The action of the film takes place during the German occupation of Poland during World War II, in 1943, over a single day. The owner of a certain house, Mrs. Piekarczyk, mourns the sudden death of her husband, whose coffin is soon to be taken out. Her daughter Marta, who secretly loves a tenant named Korsak, supports her grief. Also living in the house is Katarzyna, a married woman with one child; her husband has been taken away by the Nazis. Under the pretext of offering help, her brother-in-law Józef Katjan visits her regularly. Unexpectedly, a curfew is announced in the town from six in the evening until noon the next day – right when Korsak plans to deliver weapons to the partisans. While riding in a carriage, Korsak unsuccessfully tries to convince Katjan to bypass the blockades set up by the gendarmes, which leads to a fight between them. Eventually, they both return home and upon their return, Korsak tells Katjan to lie to the rest of the household, saying the fight was about Katarzyna.

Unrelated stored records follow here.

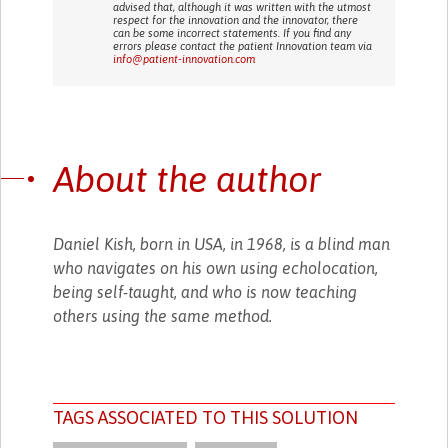
advised that, although it was written with the utmost
respect for the innovation and the innovator, there
can be some incorrect statements. If you find any
errors please contact the patient Innovation team via
info@patient-innovation.com
About the author
Daniel Kish, born in USA, in 1968, is a blind man
who navigates on his own using echolocation,
being self-taught, and who is now teaching
others using the same method.
TAGS ASSOCIATED TO THIS SOLUTION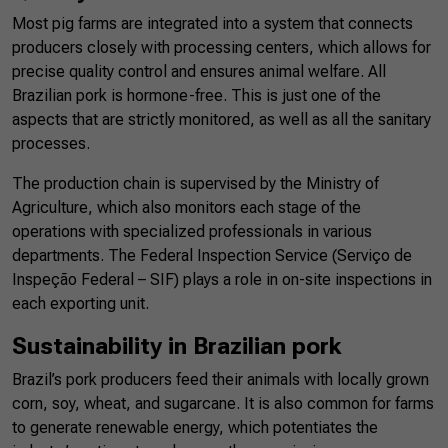
Most pig farms are integrated into a system that connects
producers closely with processing centers, which allows for
precise quality control and ensures animal welfare. All
Brazilian pork is hormone-free. This is just one of the
aspects that are strictly monitored, as well as all the sanitary
processes.
The production chain is supervised by the Ministry of
Agriculture, which also monitors each stage of the
operations with specialized professionals in various
departments. The Federal Inspection Service (Serviço de
Inspeção Federal – SIF) plays a role in on-site inspections in
each exporting unit.
Sustainability in Brazilian pork
Brazil’s pork producers feed their animals with locally grown
corn, soy, wheat, and sugarcane. It is also common for farms
to generate renewable energy, which potentiates the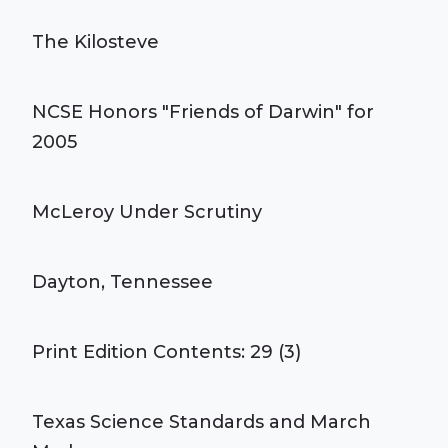
The Kilosteve
NCSE Honors "Friends of Darwin" for
2005
McLeroy Under Scrutiny
Dayton, Tennessee
Print Edition Contents: 29 (3)
Texas Science Standards and March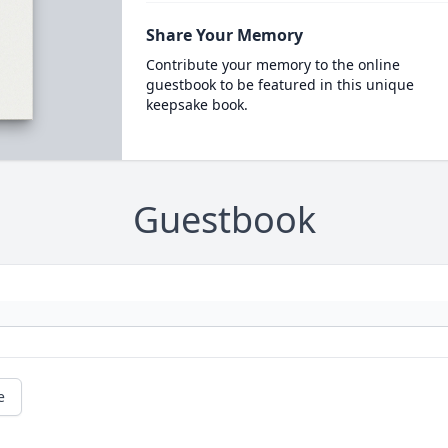
Share Your Memory
Contribute your memory to the online
guestbook to be featured in this unique
keepsake book.
Guestbook
e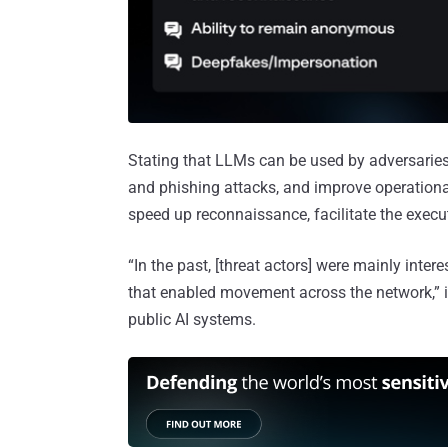
Stating that LLMs can be used by adversaries
and phishing attacks, and improve operational
speed up reconnaissance, facilitate the exec
“In the past, [threat actors] were mainly int
that enabled movement across the network,” i
public AI systems.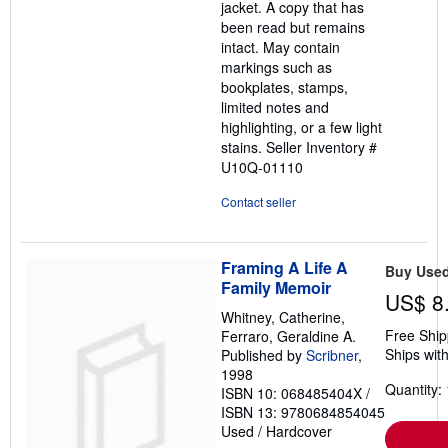
jacket. A copy that has
5
been read but remains
stars
intact. May contain
markings such as
bookplates, stamps,
limited notes and
highlighting, or a few light
stains.
Seller Inventory #
U10Q-01110
Contact seller
Framing A Life A
Buy Use
Family Memoir
US$ 8
Whitney, Catherine,
Free Ship
Ferraro, Geraldine A.
Ships with
Published by
Scribner
,
1998
Quantity: 
ISBN 10: 068485404X
/
ISBN 13: 9780684854045
Used
/
Hardcover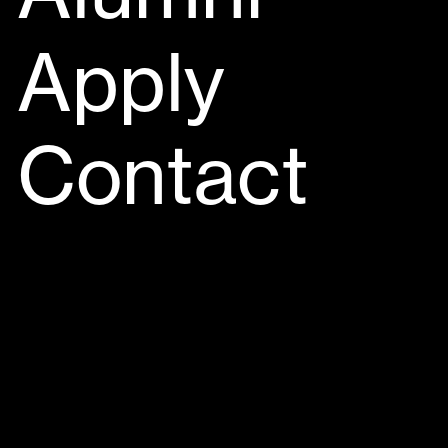
Apply
Contact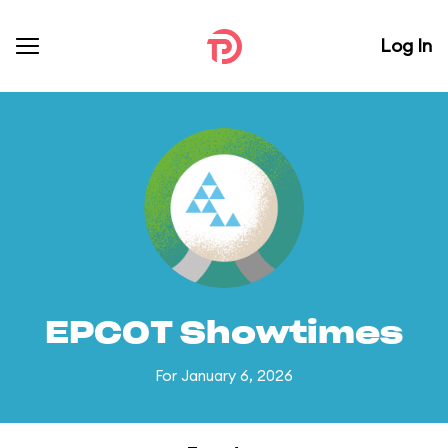
Log In
EPCOT Showtimes
For January 6, 2026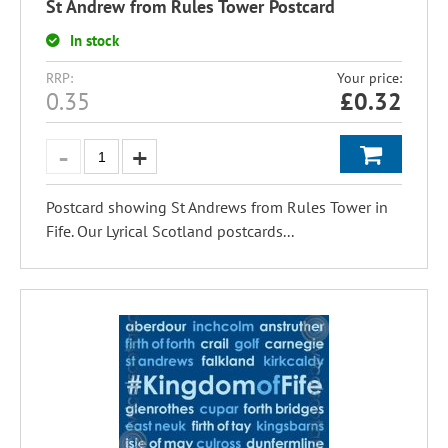
St Andrew from Rules Tower Postcard
In stock
RRP:
Your price:
0.35
£
0.32
Postcard showing St Andrews from Rules Tower in
Fife. Our Lyrical Scotland postcards...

While Korsak goes upstairs, Marta and Katarzyna discover that Korsak has been hiding a Jew in his room. The accidental discovery of the fugitive provokes a heated argument among the residents. Katjan and Mrs. Piekarczyk lean towards turning the newcomer in, while Marta and Katarzyna refuse to allow this. Before the residents can agree on what to do with the Jew, he escapes with Korsak under the cover of night into the forest. The news of the unwanted guest's disappearance does not calm the household. Mrs. Piekarczyk searches the mattress where the Jew was hiding, looking for gold. Meanwhile, Katjan rapes Katarzyna. Humiliated, Katarzyna returns to Marta and asks her to turn off the lamp. Marta, guessing what has happened, breaks down in tears.

== Cast ==
- Anna Ciepielewska – Katarzyna Katjanowa
- Ryszarda Hanin – Mrs. Piekarczykowa
- Jolanta Wołłejko – Marta, daughter of Mrs. Piekarczykowa
- Józef Duriasz – Zygmunt Korsak
- Ludwik Pak – Józef Katjan, brother-in-law of Katarzyna
- Zygmunt Hobot – Jew
- Henryk Hunko – Szymański, employer of Korsak
- Zdzisław Maklakiewicz – Antoszka
- Halina Buyno-Łoza – Szymańska
- Krystyna Feldman – a woman with a broken watch
- Irena Netto – Dalecka
- Ryszard Pietruski – policeman Wasiak

== Production ==

=== Preparatory work ===
In 1961, Wydawnictwo Lubelskie published Wiesław Rogowski's debut novel Noc, set in Lubelszczyzna. Rogowski described anti-Semitic acts among Poles in the provinces long before the books of Jan Tomasz Gross, noting the exploitation of Jews in need of help, robbing them, and ruthlessly getting rid of the problem by denying them shelter, murdering them, or handing them over to the Germans. In the late 1960s, director Janusz Nasfeter became interested in Noc on the advice of Jerzy Niemianowski and Aleksander Ford.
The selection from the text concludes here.